DBSCAN determines the optimal number of clusters in an automated way by taking the data density into account (Duan et al. 2007). We could show that DBSCAN can determine smaller cluster groups for both datasets compared to the other clustering techniques (see Fig. 10). Nevertheless, two large cluster groups are determined for the OS-dataset, similar to the k-Means approach. It should be mentioned that the scalability of DBSCAN increases with increasing number of instances so that it is roughly on the same level as k-Means (Mavridis et al. 2013; Xu and Tian 2015). However, the results of the PCA-dataset differ as it does not decide for a further split of the larger cluster with 69,217 data objects. The phenomenon of determining smaller cluster groups next to very large cluster groups might be due to the fact that DBSCAN is better able to distinguish tightly packed clusters as it does not use a distance measure (Ikonomakis et al. 2019).
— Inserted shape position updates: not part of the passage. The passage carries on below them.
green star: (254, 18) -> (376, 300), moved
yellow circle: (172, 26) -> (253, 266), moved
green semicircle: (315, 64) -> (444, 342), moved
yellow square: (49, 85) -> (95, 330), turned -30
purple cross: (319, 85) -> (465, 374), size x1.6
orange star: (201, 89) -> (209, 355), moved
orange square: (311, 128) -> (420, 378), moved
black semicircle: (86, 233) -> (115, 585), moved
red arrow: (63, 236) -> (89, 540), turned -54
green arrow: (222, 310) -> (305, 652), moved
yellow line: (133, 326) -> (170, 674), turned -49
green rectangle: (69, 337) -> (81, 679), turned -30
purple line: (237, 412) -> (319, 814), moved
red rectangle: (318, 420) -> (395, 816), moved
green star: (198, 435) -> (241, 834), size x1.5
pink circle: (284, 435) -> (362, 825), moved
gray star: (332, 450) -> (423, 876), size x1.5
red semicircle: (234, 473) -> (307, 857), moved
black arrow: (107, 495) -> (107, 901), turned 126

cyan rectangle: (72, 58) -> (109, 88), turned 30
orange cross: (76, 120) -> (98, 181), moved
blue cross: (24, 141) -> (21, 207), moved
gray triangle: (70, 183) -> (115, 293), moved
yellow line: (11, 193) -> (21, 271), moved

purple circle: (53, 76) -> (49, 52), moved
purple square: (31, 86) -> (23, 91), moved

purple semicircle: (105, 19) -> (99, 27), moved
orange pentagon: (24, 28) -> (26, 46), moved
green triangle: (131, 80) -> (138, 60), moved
In addition, the density-based approach could result in the data objects not being fully deterministic at the boundary points which can be reached by multiple clusters. Furthermore, DBSCAN might have difficulties when the density of different clusters varies since the density threshold represents a global parameter (Kuwil et al. 2019). This may result in small clusters being identified right next to larger clusters that should be included in the adjoining larger cluster. Nevertheless, there should always be a scientific basis before deciding to reintegrate certain cluster groups. This is the reason why we have analysed and compared several cluster techniques.
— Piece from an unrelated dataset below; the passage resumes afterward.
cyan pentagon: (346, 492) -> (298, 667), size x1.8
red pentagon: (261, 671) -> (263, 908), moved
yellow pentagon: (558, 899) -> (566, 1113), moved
As presented in the results chapter, the x-Means clustering using the internal BIC evaluation criterion generates three cluster groups for each of the two datasets. Thus, the results of the x-Means refer to the same internally determined optimal number of clusters as in the result of the PCA-dataset from DBSCAN. Nevertheless, an in-depth analysis of the cluster separations of both techniques reveals an elementary difference in terms of cluster size. While the density-based clustering tends to smaller cluster sizes, derived cluster groups of the x-Means are significantly larger with the exception of only one group.
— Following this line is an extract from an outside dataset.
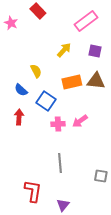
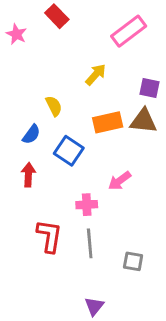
purple square: (95, 51) -> (149, 88), moved
blue semicircle: (21, 90) -> (31, 134), turned -96
pink cross: (58, 124) -> (87, 205), moved
gray square: (101, 176) -> (133, 261), moved
red L-shape: (33, 191) -> (49, 236), moved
Finally, the agglomerative hierarchical approach could not provide usable results due to the large number of data objects of considered communication units in the context of our application. Consequently, the general disadvantage of hierarchical clustering is that it tends to produce very small clusters that may contain outliers and thus manipulate the cluster separation (Cetinkaya et al. 2015; Hu et al. 2018). This information provides an important rationale regarding the way hierarchical clustering performance is affected when using noisy data in high-dimensional space.

Across all results, it can be observed that the cluster sizes differ between three and seven cluster separations considering the results from the pre-evaluation to determine the optimal number as well as internal evaluation metrics of the x-Means and DBSCAN. Although different pre-processing structures exist for the OS-dataset and the PCA-dataset, individual clustering techniques are able to show structural similarities in addition to structural differences. As explained in the previous chapter, the average share of cluster combinations in Table 1 of the appendix clearly show the existence of a series of patterns with identical as well as similar cluster mappings despite the use of different pre-processing and clustering techniques (see Table 1). This finding highlights that identical or rather highly similar structures exist in the underlying communication data.

All evaluated clustering techniques are able to operate on the high-dimensional communication data and generate specific cluster separations depending on the underlying algorithm with one exception regarding the hierarchical clustering approach.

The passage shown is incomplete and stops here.